PROBLEM STATEMENT:
Without any of the pictures, print every record below exactly.

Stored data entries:
═══
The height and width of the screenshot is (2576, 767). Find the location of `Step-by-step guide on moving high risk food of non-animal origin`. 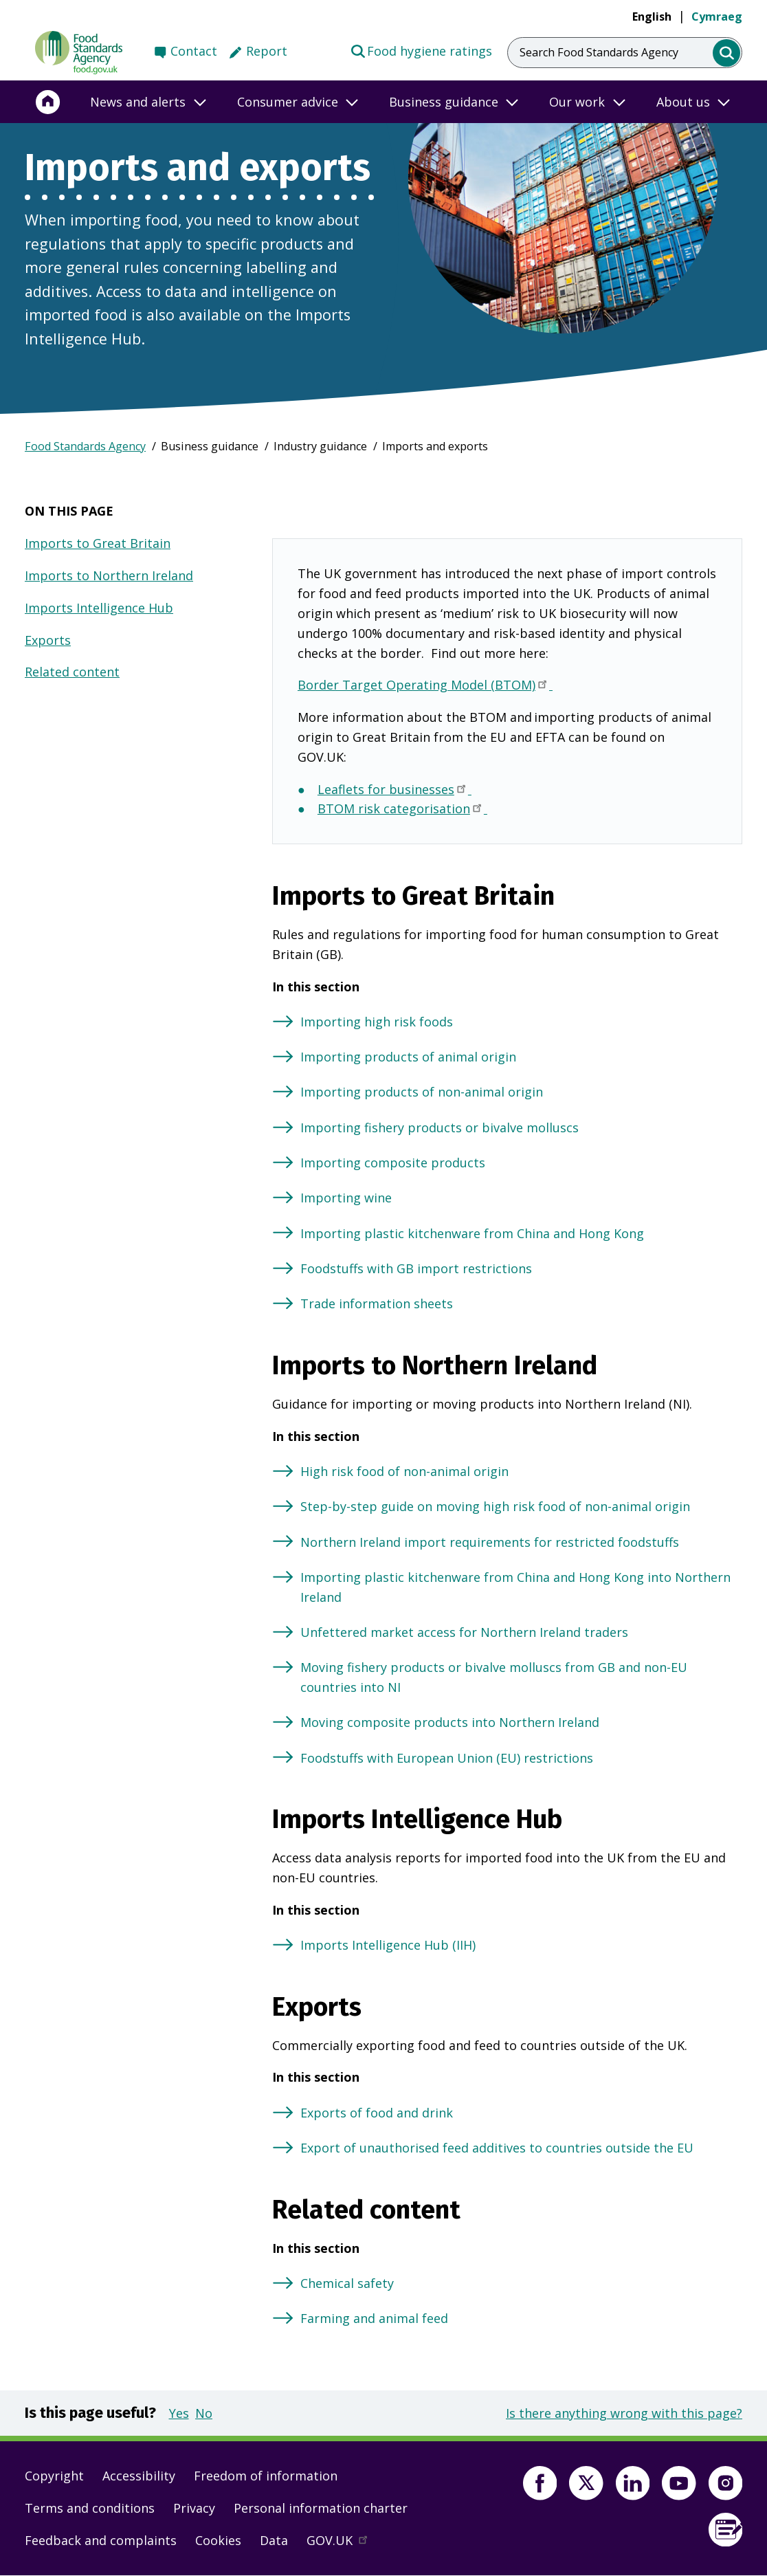

Step-by-step guide on moving high risk food of non-animal origin is located at coordinates (495, 1506).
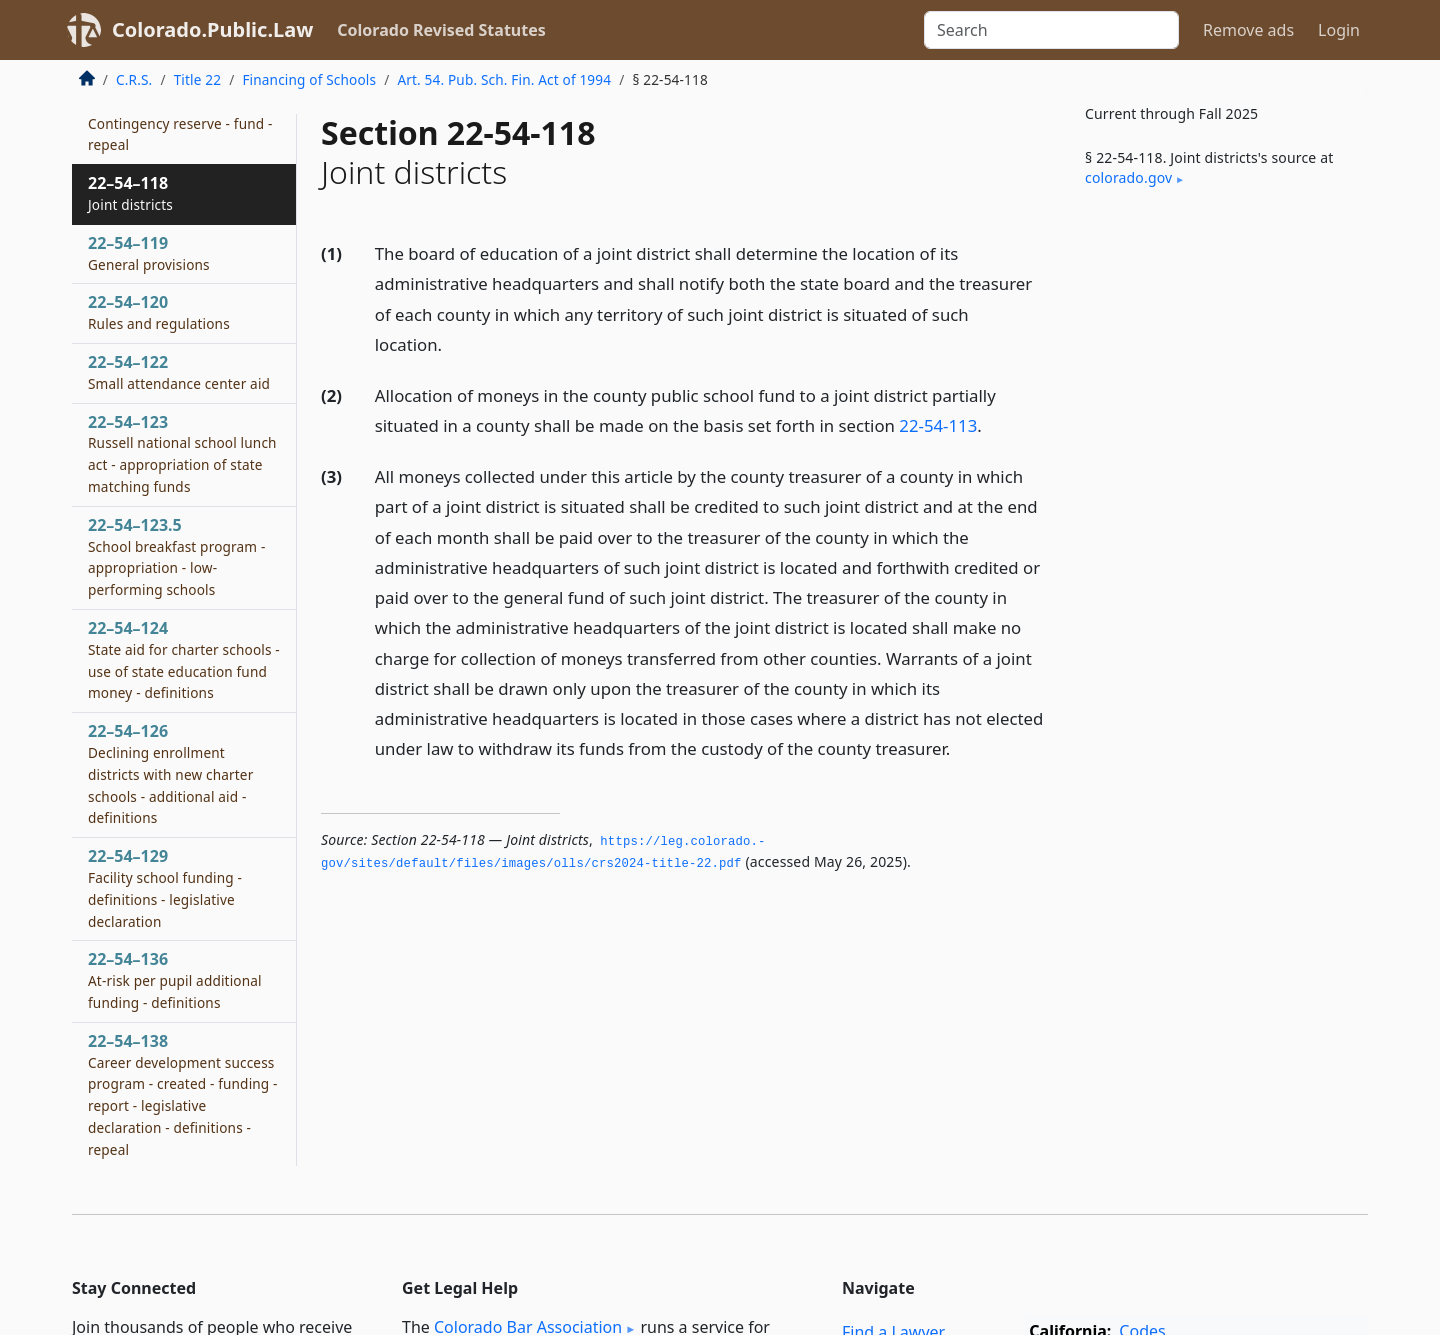 This screenshot has height=1335, width=1440. What do you see at coordinates (134, 79) in the screenshot?
I see `C.R.S.` at bounding box center [134, 79].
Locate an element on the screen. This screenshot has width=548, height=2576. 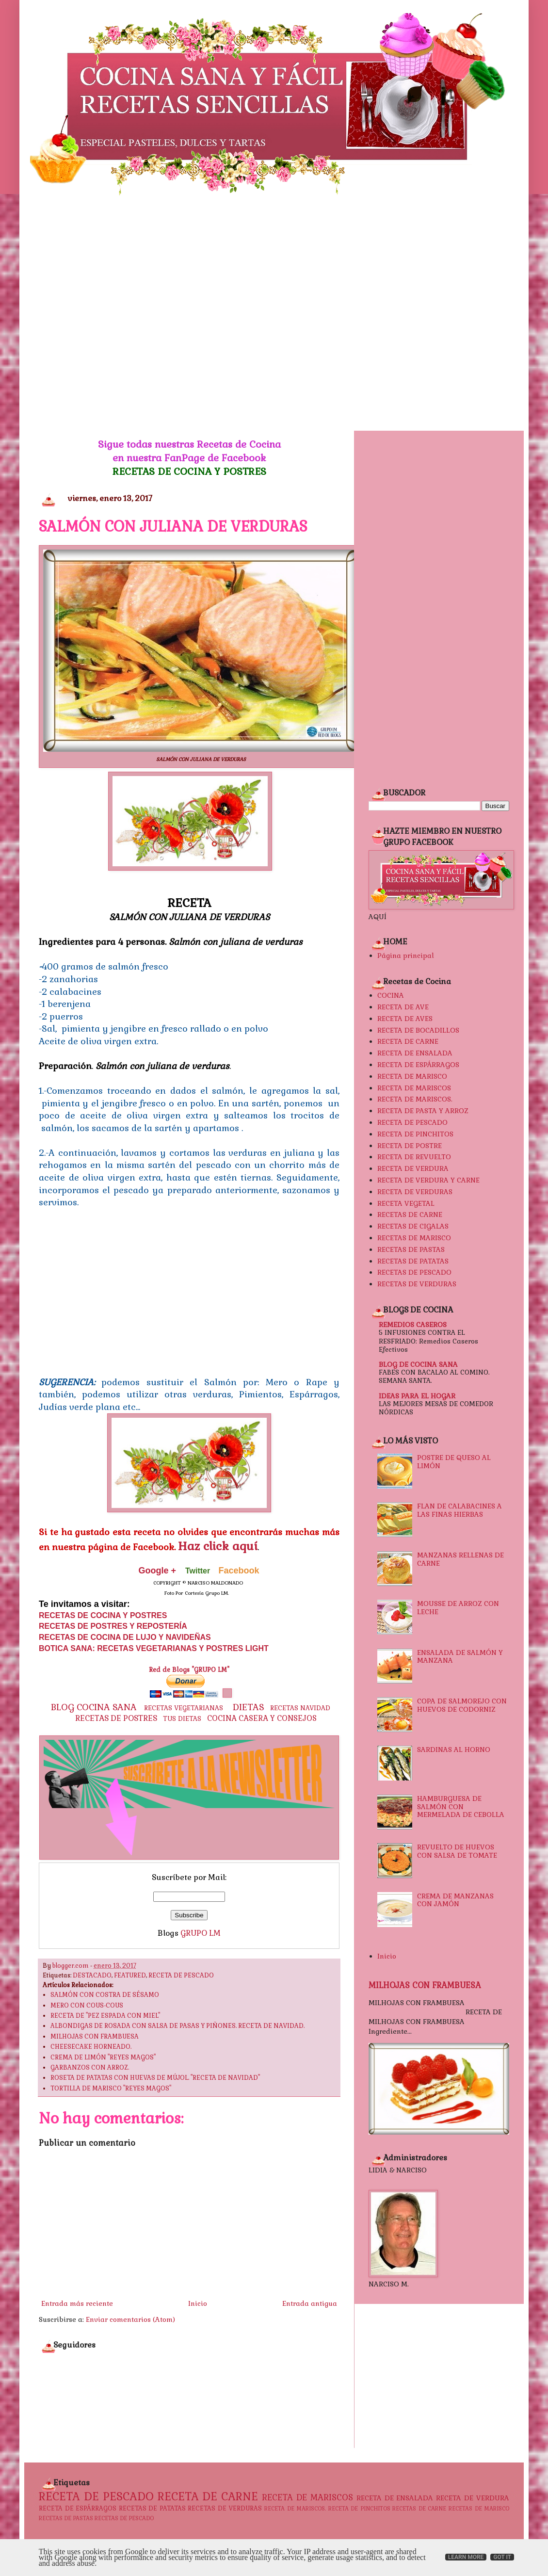
POSTRE DE QUESO AL LIMÓN is located at coordinates (454, 1461).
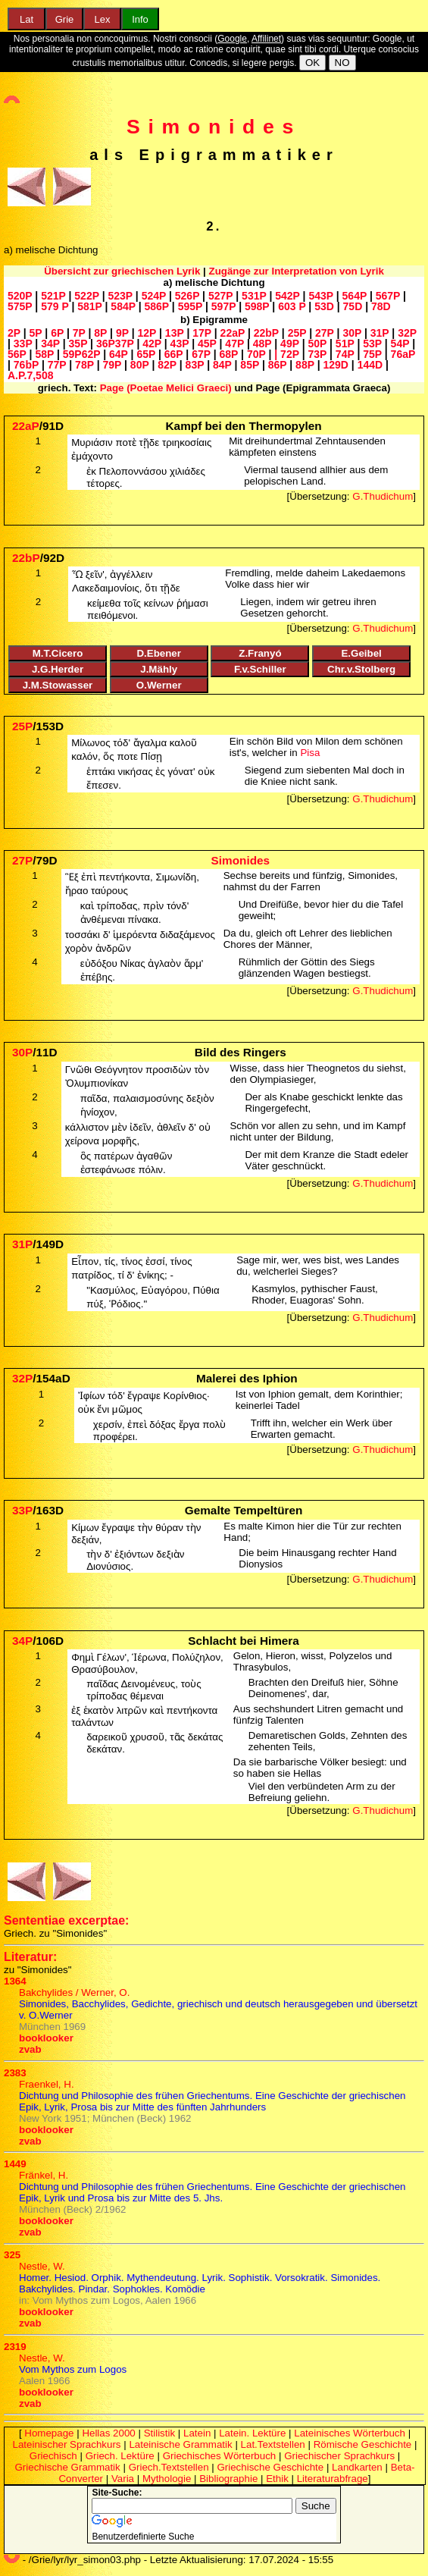 The height and width of the screenshot is (2576, 428). I want to click on 32P, so click(407, 333).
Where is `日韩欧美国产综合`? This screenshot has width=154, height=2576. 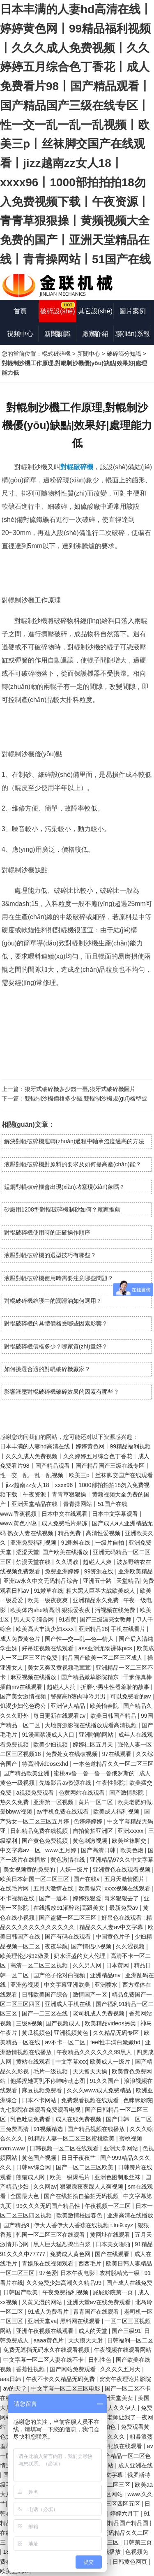
日韩欧美国产综合 is located at coordinates (45, 1994).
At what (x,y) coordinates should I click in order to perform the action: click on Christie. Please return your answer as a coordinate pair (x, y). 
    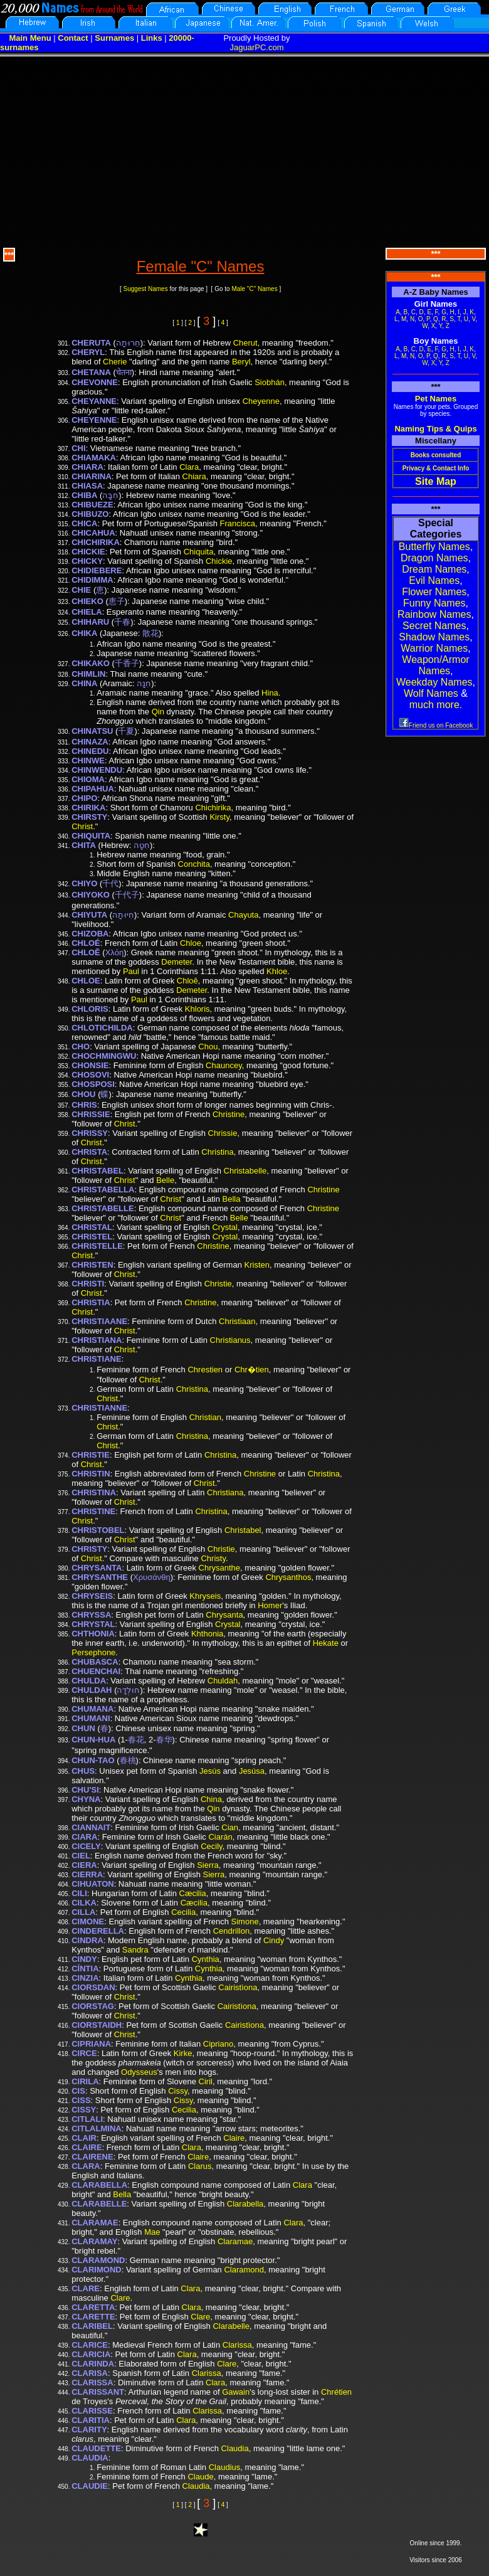
    Looking at the image, I should click on (218, 1283).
═══
TASK SOLUTION:
The height and width of the screenshot is (2576, 767). Find the location of `Step-by-step guide on moving high risk food of non-animal origin`. 

Step-by-step guide on moving high risk food of non-animal origin is located at coordinates (495, 1506).
 This screenshot has height=1335, width=1440. What do you see at coordinates (134, 79) in the screenshot?
I see `C.R.S.` at bounding box center [134, 79].
Locate an element on the screen. This screenshot has width=548, height=2576. 
POSTRE DE QUESO AL LIMÓN is located at coordinates (454, 1461).
 The height and width of the screenshot is (2576, 428). I want to click on 32P, so click(407, 333).
Where is `日韩欧美国产综合`? This screenshot has width=154, height=2576. 
日韩欧美国产综合 is located at coordinates (45, 1994).
At what (x,y) coordinates should I click in order to perform the action: click on Christie. Please return your answer as a coordinate pair (x, y). 
    Looking at the image, I should click on (218, 1283).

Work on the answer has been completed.